Once the line with "For every named" is found in the entries below, print it and each following line exactly, stopping after the line with "[Next Item] (928, 556)"; print nothing else.

» SOURCE MATERIAL:
------
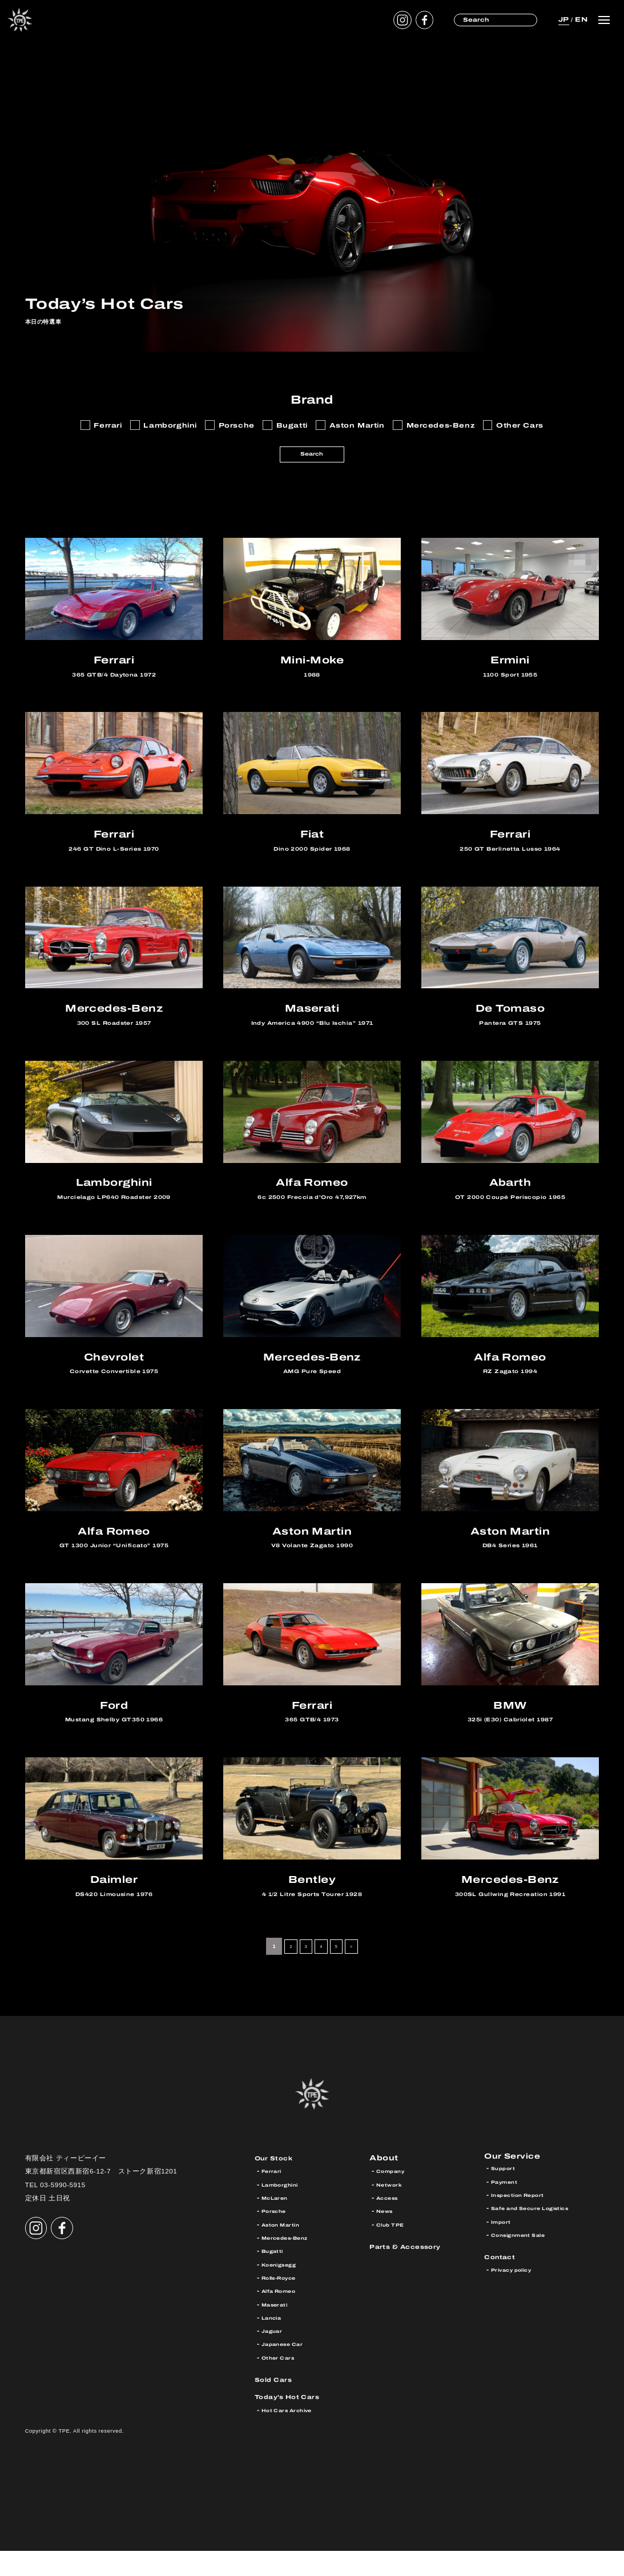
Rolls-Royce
------
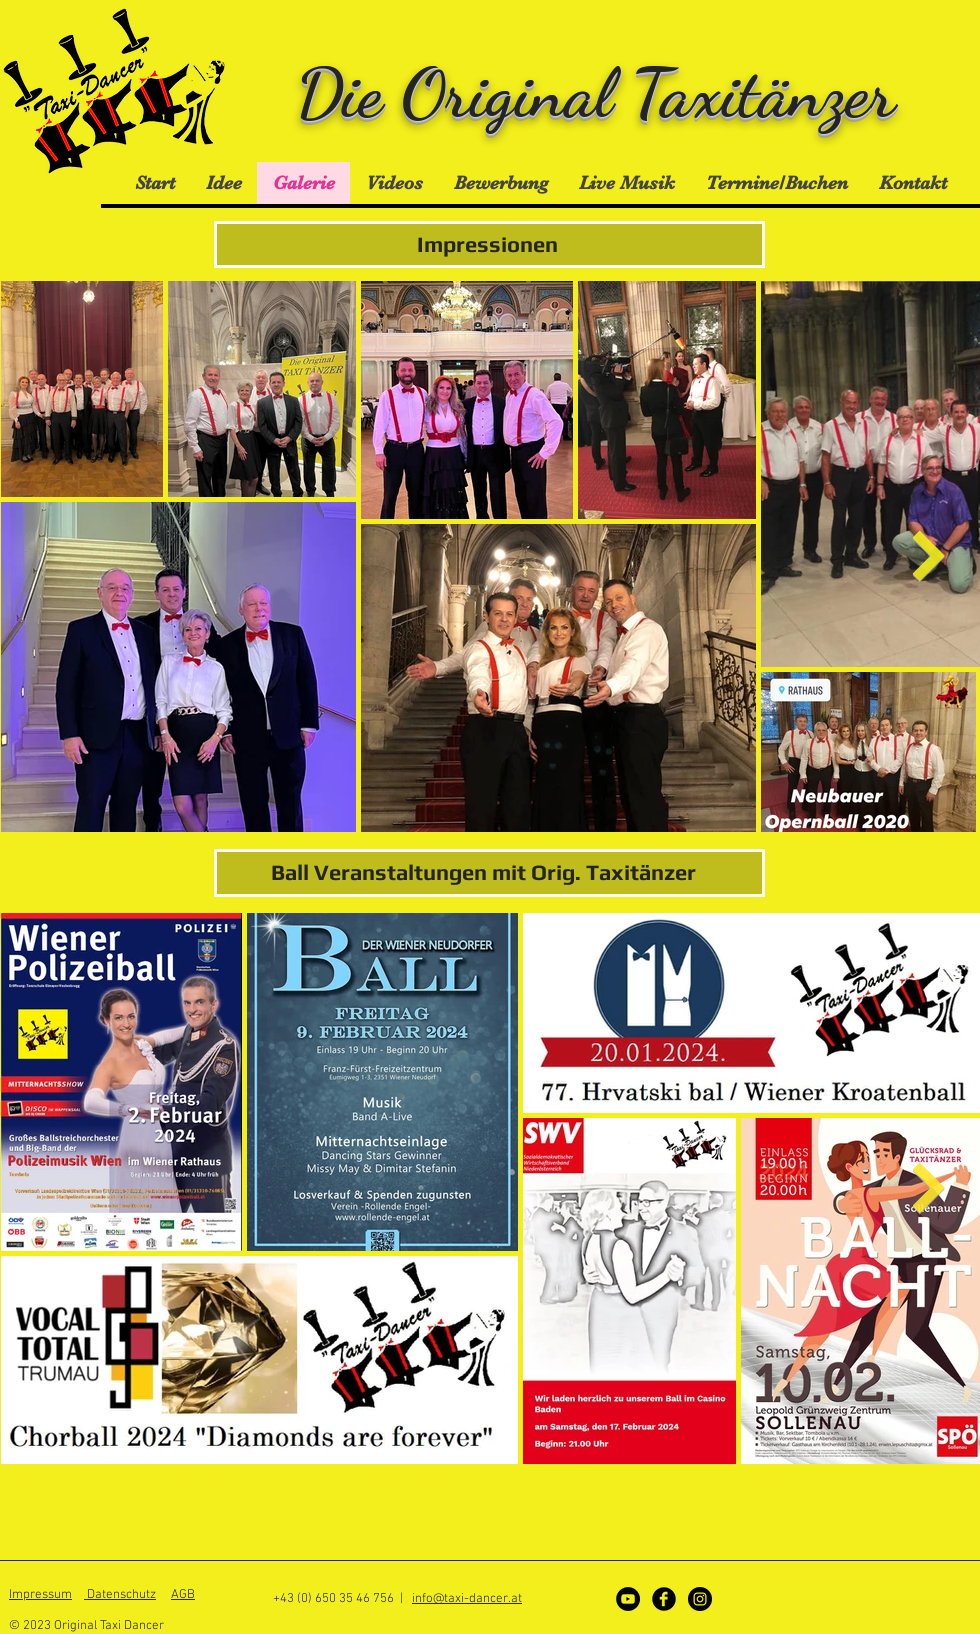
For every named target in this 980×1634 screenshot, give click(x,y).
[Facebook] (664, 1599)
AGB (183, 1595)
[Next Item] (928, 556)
------
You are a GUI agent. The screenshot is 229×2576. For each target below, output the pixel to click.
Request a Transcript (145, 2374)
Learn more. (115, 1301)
------
» EXPECTED ANSWER:
For every named target in this 980×1634 screenshot, give click(x,y).
[Facebook] (664, 1599)
AGB (183, 1595)
[Next Item] (928, 556)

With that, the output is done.